05: American Communists: Beyond the Red Scare
Track the growth of communism in the United States, where the Great Depression was a golden age for recruitment, especially since the party treated all workers—whatever their race, sex, or ethnicity—as equal victims of capitalism. Note how espionage often went hand in hand with party membership, and survey successive “red scares” such as the McCarthy period, and the punitive response of US authorities.
06: The Soviet Elephant and the Secret Speech
The Soviet Union’s role in defeating Nazism gave the communist movement enormous prestige, heralding imminent global triumph. See how this ambition started to unravel through brewing discontent, spurred by Soviet premier Nikita Khrushchev’s denunciation of Stalin in 1956, three years after the dictator’s death. Disillusioned intellectuals further opened the eyes of the world to communism’s flaws.
07: Building East Germany, Albania, and Romania
Despite claims that communism was a universal ideology, it developed differently in different countries. Focus on three post-World War II communist regimes: East Germany, which remained rigidly loyal to the Soviet Union; Albania, which cultivated isolation; and Romania, which broke with Soviet patronage and sought ties with the West. One trait common to all was an imperial style of leadership.
08: Mao Zedong and Communist China
No one reshaped Marxist-Leninist dogma as much as Mao Zedong, who led the communist takeover of China in 1949. And no one’s policies killed more of his own people, with estimates ranging from 20 to 40 million dead during Mao’s 27 years in power. Study the first half of his tumultuous reign, which saw China transformed in a bid to bring a sprawling peasant society into the modern industrial world.
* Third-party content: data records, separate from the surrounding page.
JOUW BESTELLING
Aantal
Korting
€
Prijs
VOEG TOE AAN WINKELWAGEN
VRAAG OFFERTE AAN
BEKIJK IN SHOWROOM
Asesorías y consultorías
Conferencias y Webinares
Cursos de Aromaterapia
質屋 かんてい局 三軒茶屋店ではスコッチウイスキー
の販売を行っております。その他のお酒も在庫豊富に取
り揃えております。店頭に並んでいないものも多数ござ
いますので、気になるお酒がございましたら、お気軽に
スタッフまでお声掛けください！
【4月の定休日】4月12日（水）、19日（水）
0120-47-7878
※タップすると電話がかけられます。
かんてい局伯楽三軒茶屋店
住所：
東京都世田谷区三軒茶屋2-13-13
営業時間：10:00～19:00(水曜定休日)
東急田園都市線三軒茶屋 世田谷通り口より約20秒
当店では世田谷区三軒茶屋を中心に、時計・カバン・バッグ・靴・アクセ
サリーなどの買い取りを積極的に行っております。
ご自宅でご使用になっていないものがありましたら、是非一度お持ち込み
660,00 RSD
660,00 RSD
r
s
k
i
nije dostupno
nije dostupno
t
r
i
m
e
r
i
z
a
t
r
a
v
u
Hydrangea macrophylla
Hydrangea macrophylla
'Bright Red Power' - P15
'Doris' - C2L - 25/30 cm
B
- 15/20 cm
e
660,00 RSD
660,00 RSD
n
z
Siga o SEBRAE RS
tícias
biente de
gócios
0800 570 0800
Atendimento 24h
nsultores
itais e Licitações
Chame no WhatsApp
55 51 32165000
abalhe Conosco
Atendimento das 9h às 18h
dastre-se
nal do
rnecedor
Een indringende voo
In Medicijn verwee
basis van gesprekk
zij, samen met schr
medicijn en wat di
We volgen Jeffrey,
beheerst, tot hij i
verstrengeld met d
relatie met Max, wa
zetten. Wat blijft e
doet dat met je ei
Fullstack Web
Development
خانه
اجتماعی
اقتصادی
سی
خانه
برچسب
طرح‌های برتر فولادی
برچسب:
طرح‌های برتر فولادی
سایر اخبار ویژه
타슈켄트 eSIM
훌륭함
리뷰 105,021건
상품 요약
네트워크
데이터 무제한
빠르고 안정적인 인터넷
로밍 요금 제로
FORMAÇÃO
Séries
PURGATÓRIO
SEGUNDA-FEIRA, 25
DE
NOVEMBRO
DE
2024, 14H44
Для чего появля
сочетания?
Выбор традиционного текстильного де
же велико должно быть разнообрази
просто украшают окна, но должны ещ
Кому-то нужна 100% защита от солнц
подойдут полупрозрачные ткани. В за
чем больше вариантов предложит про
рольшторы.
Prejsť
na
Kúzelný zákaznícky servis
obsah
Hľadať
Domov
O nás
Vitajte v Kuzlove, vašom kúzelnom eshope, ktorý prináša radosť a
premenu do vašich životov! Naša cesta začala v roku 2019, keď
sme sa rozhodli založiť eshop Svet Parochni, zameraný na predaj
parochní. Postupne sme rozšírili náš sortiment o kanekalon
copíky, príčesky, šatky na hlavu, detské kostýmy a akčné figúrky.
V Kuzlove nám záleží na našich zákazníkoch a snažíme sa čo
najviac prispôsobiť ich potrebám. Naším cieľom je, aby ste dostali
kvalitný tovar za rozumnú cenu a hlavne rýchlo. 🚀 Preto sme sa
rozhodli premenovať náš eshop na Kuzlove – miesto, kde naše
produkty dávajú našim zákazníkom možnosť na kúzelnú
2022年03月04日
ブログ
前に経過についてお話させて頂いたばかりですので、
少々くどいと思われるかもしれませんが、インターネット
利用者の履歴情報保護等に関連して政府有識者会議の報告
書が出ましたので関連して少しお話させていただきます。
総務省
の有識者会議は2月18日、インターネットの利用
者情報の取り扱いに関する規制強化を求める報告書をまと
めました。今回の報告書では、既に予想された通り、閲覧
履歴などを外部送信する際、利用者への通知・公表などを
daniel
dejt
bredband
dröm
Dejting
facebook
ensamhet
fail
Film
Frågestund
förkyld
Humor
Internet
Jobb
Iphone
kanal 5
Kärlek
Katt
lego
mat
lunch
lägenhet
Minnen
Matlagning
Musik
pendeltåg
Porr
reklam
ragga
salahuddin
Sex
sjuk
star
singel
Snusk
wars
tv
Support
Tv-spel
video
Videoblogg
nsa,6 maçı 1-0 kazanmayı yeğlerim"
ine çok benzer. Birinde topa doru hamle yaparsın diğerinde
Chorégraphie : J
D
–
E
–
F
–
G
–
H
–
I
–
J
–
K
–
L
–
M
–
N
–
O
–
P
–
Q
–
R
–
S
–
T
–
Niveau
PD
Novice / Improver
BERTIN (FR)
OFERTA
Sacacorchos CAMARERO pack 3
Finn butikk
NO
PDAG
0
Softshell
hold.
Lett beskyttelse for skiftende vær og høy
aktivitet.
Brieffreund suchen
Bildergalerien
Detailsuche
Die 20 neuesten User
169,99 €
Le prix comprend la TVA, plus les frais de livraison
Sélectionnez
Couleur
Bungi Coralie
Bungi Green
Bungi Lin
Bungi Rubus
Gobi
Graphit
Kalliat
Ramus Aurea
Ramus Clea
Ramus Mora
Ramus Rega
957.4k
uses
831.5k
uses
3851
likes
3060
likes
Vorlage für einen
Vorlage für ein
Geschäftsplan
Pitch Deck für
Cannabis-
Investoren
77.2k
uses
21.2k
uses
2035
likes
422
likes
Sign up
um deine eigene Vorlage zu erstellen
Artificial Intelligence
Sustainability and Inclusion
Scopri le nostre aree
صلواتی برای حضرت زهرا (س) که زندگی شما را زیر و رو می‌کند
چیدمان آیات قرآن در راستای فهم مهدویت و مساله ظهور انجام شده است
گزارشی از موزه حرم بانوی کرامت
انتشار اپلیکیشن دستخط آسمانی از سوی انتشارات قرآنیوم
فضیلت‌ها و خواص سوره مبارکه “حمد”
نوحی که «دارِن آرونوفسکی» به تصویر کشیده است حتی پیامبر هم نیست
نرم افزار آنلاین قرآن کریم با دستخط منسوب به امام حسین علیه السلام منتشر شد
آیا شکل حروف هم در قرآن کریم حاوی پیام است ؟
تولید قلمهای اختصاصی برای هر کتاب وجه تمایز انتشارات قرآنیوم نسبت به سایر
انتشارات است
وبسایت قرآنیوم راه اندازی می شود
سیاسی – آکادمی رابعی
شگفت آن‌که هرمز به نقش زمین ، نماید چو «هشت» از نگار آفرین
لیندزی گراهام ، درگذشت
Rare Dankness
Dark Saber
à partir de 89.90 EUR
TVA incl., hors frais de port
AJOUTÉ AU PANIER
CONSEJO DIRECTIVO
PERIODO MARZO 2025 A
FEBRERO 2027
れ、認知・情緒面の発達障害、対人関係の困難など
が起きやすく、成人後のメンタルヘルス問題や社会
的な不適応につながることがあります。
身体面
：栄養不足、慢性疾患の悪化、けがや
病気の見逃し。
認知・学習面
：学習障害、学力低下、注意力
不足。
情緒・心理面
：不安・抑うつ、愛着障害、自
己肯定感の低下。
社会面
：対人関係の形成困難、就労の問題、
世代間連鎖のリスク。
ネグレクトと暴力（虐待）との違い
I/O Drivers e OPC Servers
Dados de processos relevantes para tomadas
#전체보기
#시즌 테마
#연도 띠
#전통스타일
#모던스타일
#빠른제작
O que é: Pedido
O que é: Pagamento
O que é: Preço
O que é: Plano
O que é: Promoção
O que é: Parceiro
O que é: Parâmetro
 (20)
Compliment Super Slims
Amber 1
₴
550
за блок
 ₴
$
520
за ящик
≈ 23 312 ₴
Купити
09: China’s Cultural Revolution
One participant in Mao’s “Cultural Revolution,” conducted from 1966 to 1976, called it “neither cultural nor revolutionary.” Instead, it was “nothing but a 10-year-long disaster.” Investigate Mao’s motivation for unleashing this nationwide chaos. Also, see how the backlash against it launched China on its present course, which combines rigid state control with private enterprise in the economy.
10: Dynastic Communism in North Korea
Focus on the world’s last remaining Stalinist state, North Korea, which is also a dynasty with rule passed down through the same family, just like in hereditary kingdoms. Starting from the same point after the division of Korea following World War II, Western-oriented South Korea became one of the richest countries in the world, while communist North Korea became one of the poorest. Explore why.
11: Ho Chi Minh and Vietnamese Nationalism
Follow the career of Ho Chi Minh, schoolteacher, pastry chef, communist, and revolutionary. An ardent Vietnamese patriot, he led the struggle against French, Japanese, and American control of his country. Dying in 1969, he didn’t live to see the unification of North and South Vietnam under communist rule in the 1970s. Since then, Vietnam has veered away from pure socialism, much like China.
12: Pol Pot and Cambodia’s Khmer Rouge
Delve into the nightmare of slaughter unleashed by the communist leader Pol Pot on taking over Cambodia in 1975. In 1978, neighboring Vietnam invaded Cambodia to end the anarchy, followed by China’s brief invasion of Vietnam in 1979. In other words, communist states pledged to world revolution and international brotherhood were now fighting each other—just like the imperialist powers they scorned.